**Dataset entries**:
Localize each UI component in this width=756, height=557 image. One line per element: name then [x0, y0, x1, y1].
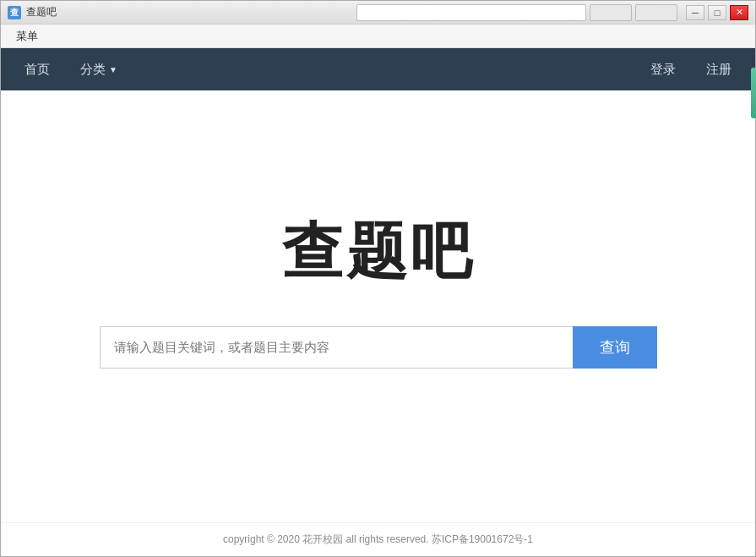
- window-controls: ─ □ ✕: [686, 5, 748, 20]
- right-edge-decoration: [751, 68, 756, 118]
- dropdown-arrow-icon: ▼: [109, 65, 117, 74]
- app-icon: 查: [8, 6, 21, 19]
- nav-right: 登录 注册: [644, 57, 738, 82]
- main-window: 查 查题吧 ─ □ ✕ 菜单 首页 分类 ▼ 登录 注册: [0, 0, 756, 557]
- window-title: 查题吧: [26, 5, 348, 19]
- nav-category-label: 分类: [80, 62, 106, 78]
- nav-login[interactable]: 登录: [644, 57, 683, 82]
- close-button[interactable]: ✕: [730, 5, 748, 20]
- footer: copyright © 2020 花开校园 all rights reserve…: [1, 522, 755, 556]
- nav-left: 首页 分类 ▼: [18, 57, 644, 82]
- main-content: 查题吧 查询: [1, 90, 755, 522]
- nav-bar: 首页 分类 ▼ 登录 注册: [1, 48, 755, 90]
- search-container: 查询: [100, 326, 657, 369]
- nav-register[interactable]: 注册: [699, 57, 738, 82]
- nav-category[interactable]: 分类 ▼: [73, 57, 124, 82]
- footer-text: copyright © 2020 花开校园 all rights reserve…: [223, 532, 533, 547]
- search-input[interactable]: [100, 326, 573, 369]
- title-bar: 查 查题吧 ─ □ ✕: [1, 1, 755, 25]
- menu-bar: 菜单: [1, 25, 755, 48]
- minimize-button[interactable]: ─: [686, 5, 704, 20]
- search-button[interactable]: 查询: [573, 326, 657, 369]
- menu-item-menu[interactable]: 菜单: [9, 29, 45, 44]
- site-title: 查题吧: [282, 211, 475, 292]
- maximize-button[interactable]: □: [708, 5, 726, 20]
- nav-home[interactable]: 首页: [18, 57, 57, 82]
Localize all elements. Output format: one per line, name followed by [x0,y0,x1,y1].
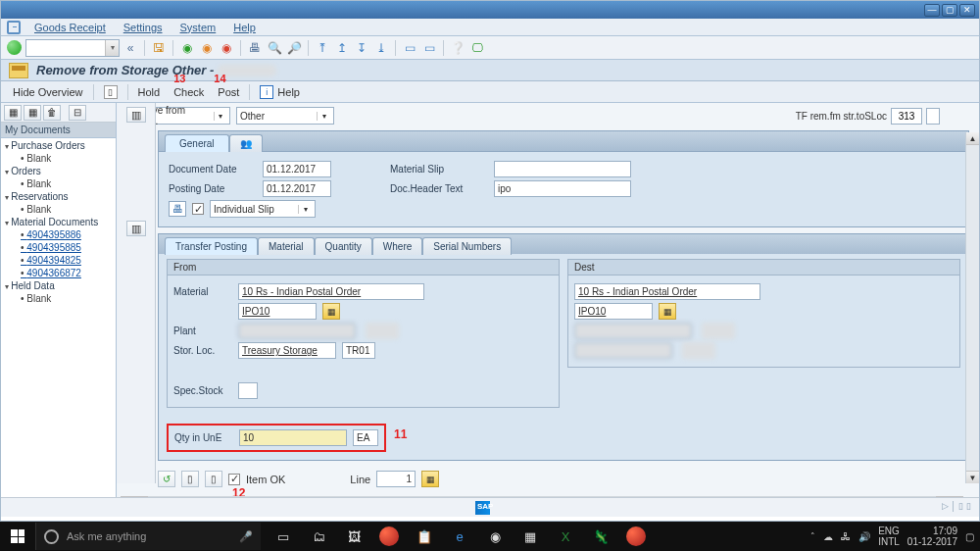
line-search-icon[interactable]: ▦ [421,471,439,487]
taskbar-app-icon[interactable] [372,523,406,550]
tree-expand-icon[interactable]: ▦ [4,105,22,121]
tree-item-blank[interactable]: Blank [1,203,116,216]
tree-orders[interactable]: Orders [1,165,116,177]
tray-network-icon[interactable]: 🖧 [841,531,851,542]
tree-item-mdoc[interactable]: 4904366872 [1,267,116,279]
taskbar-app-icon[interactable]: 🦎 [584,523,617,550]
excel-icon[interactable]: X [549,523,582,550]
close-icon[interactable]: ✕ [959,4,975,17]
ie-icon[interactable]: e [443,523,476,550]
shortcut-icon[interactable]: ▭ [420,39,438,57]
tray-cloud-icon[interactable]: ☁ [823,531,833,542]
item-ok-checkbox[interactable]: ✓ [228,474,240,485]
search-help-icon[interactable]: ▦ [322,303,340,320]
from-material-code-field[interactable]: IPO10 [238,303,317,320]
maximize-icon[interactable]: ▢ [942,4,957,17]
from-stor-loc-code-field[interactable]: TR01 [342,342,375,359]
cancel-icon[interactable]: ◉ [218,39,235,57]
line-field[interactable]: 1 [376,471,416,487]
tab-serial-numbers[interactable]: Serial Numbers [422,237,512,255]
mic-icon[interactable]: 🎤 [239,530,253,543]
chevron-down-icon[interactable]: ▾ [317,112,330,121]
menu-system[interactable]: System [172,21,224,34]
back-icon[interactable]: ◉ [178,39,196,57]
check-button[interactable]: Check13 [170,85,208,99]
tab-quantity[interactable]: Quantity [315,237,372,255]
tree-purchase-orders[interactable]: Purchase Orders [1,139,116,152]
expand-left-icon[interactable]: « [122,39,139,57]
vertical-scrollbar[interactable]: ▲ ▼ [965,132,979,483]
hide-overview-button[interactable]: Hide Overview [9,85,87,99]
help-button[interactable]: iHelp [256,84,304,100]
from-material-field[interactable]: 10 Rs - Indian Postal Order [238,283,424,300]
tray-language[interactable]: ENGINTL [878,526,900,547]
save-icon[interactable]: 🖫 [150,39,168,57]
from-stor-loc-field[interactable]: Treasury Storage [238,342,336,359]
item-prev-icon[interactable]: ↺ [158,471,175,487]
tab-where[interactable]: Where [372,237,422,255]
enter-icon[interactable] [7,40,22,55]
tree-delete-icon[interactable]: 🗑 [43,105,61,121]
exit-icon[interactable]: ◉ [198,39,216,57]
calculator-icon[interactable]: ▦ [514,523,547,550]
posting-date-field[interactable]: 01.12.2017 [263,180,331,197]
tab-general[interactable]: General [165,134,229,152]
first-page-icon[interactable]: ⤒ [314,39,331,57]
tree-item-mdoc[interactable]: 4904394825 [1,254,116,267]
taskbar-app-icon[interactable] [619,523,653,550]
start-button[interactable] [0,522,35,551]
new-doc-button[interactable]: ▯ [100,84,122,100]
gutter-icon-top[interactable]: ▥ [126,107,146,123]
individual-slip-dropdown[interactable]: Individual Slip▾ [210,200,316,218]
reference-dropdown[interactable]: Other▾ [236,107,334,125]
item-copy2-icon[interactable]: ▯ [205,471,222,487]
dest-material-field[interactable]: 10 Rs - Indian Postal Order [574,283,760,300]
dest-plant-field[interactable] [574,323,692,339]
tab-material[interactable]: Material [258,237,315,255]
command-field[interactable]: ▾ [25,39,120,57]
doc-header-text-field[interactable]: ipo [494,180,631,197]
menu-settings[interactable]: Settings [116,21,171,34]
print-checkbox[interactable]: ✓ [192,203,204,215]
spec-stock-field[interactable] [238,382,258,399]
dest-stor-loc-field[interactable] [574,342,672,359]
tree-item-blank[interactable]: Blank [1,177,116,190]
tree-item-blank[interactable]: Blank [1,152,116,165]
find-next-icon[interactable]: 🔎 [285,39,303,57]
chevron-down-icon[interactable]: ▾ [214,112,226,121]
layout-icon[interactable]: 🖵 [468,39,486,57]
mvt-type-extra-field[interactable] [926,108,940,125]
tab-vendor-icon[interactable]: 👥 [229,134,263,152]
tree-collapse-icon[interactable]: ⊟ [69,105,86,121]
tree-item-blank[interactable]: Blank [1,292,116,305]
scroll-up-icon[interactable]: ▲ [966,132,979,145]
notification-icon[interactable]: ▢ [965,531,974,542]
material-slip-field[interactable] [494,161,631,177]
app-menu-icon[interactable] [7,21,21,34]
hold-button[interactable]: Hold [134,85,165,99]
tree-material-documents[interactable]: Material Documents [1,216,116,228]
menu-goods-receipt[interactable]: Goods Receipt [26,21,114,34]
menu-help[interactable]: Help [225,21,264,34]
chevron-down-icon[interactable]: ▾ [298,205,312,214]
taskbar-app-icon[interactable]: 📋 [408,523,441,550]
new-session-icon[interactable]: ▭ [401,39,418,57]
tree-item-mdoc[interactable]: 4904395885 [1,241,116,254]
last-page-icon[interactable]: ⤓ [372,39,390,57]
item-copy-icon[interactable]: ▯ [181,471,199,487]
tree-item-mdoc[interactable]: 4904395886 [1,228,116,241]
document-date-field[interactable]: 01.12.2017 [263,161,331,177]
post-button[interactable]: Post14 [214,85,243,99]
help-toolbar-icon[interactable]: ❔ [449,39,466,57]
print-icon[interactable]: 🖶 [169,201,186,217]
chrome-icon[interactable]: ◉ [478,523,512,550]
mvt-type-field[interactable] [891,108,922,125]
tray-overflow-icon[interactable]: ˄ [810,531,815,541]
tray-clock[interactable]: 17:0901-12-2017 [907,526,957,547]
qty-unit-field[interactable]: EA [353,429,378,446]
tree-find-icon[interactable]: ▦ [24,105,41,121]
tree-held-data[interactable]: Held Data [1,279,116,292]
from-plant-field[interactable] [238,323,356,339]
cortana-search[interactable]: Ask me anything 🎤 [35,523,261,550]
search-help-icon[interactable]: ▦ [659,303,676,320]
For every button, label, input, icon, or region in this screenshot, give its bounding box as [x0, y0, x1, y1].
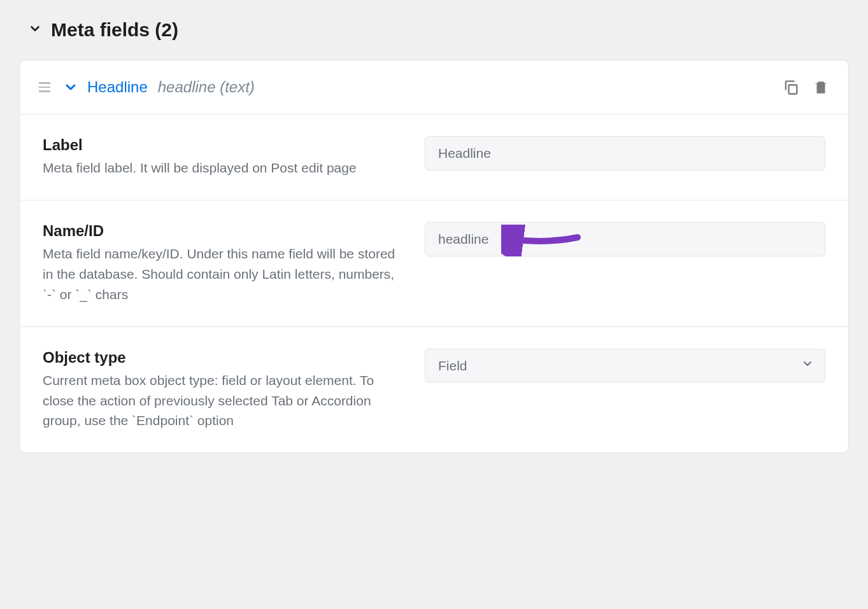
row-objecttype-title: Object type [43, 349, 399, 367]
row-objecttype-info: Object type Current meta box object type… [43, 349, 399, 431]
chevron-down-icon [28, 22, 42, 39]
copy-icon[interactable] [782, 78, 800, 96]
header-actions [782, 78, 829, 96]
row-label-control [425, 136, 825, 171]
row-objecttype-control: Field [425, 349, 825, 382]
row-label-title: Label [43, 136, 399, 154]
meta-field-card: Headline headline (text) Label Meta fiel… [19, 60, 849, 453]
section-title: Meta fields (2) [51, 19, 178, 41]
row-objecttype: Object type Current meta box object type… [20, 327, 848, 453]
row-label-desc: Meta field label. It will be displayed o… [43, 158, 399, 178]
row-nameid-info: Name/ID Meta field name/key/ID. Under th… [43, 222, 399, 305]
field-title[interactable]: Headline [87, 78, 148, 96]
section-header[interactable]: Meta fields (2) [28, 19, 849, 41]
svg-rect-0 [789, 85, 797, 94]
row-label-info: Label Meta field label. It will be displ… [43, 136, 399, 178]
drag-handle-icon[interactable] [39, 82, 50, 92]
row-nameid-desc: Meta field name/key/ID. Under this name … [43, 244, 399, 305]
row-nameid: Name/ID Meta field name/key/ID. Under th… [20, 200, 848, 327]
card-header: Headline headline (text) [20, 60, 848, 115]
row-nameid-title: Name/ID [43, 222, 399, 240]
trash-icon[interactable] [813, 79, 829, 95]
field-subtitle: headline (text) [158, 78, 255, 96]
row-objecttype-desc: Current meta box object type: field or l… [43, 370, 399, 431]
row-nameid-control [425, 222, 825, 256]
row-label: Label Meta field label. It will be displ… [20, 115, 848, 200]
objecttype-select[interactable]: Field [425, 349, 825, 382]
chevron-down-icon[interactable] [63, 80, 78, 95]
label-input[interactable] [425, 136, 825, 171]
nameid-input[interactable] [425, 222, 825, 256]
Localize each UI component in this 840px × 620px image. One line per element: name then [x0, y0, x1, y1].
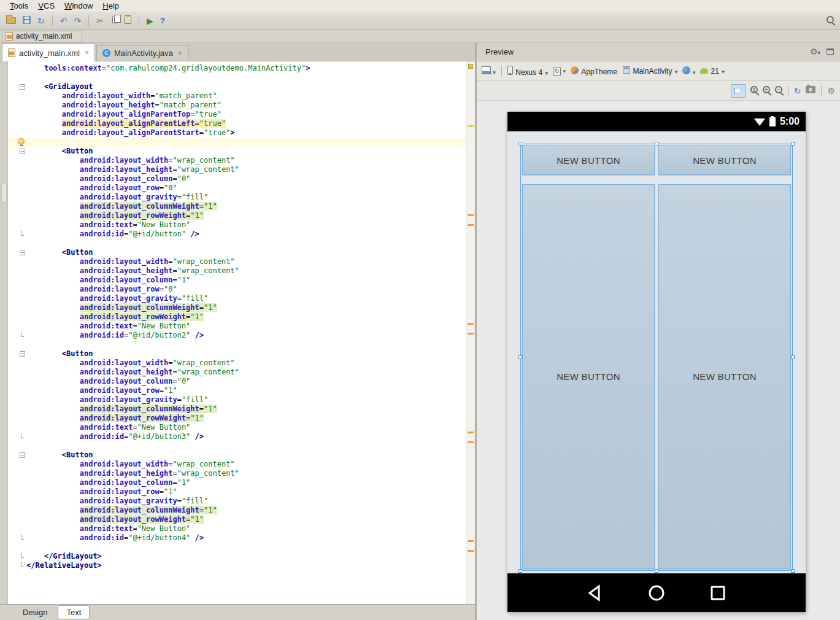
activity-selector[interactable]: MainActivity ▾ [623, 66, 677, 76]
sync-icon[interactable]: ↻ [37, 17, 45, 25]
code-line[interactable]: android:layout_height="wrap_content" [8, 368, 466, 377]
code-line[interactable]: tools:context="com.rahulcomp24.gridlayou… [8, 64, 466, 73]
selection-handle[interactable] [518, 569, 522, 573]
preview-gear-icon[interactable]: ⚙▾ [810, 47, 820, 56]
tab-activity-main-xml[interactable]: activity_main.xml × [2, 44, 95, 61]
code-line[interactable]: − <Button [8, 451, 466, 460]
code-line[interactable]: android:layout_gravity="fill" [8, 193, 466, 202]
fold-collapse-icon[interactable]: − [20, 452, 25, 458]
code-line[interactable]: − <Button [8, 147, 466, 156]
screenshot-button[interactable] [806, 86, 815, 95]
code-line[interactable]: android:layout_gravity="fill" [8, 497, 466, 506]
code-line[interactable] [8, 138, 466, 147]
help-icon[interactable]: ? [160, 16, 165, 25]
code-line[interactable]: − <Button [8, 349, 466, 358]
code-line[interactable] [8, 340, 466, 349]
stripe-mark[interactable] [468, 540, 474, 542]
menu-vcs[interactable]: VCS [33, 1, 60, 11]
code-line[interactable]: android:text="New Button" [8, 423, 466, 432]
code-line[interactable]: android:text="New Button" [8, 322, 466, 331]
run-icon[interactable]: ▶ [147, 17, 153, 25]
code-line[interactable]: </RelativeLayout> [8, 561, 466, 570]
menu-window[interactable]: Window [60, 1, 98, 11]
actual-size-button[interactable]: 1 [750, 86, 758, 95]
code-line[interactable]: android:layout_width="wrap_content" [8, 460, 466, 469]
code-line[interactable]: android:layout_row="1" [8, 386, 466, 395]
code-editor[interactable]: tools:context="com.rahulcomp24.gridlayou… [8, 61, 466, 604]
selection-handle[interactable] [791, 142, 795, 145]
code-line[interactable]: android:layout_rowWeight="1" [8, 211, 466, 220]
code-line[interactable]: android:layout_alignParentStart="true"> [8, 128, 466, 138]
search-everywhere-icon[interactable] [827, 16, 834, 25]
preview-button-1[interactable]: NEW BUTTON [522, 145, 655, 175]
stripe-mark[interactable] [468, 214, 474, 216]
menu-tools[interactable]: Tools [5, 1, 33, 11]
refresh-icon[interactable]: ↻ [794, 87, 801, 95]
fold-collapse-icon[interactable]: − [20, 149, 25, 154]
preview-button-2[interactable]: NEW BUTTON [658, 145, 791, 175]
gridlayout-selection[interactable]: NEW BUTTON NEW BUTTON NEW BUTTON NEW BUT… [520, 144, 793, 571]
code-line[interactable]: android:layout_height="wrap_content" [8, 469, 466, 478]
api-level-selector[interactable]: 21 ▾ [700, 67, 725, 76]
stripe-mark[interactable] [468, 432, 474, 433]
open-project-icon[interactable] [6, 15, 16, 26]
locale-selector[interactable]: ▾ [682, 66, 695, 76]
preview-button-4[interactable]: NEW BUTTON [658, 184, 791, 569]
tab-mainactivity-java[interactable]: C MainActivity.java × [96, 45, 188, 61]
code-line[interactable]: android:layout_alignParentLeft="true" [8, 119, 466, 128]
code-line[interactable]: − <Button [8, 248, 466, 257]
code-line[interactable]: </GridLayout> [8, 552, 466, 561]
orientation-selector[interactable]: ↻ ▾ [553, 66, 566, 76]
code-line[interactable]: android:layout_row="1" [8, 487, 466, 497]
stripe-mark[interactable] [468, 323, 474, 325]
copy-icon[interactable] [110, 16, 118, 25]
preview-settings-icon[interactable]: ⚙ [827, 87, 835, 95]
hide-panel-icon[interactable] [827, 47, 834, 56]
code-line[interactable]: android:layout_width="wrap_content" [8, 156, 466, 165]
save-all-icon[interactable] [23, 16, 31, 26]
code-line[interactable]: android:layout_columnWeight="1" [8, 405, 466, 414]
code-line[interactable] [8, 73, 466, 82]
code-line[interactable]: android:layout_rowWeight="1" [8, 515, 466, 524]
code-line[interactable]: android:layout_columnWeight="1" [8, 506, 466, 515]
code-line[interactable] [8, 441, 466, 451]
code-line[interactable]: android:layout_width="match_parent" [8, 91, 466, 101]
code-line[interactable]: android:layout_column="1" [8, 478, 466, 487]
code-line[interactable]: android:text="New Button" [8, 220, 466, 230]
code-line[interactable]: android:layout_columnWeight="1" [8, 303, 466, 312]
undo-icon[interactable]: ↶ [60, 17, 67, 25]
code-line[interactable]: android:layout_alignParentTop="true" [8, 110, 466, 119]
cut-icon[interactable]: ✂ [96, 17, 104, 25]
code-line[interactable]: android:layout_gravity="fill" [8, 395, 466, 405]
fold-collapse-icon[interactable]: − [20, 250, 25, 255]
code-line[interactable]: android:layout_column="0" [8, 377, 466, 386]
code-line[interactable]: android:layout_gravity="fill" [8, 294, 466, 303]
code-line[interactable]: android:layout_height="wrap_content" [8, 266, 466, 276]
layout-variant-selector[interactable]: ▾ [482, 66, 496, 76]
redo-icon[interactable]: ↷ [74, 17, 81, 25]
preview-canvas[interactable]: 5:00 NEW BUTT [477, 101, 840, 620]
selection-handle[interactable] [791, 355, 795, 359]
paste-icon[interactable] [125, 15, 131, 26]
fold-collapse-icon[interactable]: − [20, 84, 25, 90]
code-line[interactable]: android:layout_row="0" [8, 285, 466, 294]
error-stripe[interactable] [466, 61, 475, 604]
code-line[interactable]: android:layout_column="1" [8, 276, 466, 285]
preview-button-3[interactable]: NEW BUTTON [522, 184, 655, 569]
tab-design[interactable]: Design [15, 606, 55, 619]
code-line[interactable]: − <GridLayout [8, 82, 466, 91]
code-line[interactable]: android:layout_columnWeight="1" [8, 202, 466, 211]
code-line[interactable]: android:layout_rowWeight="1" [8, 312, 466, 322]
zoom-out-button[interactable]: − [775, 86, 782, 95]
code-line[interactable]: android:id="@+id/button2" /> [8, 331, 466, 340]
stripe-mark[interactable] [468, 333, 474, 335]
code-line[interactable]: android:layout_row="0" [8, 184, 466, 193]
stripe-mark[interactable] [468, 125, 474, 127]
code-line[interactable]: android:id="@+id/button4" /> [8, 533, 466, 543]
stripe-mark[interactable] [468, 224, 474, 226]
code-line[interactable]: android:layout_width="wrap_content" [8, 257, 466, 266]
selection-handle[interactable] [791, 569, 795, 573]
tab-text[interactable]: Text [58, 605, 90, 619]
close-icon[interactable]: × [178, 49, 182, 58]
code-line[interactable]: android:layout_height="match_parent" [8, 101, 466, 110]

**Assigned task**:
Examine the entries and report how many of their lines contain the string "tools", giving no more than the number.

**Answer box**:
3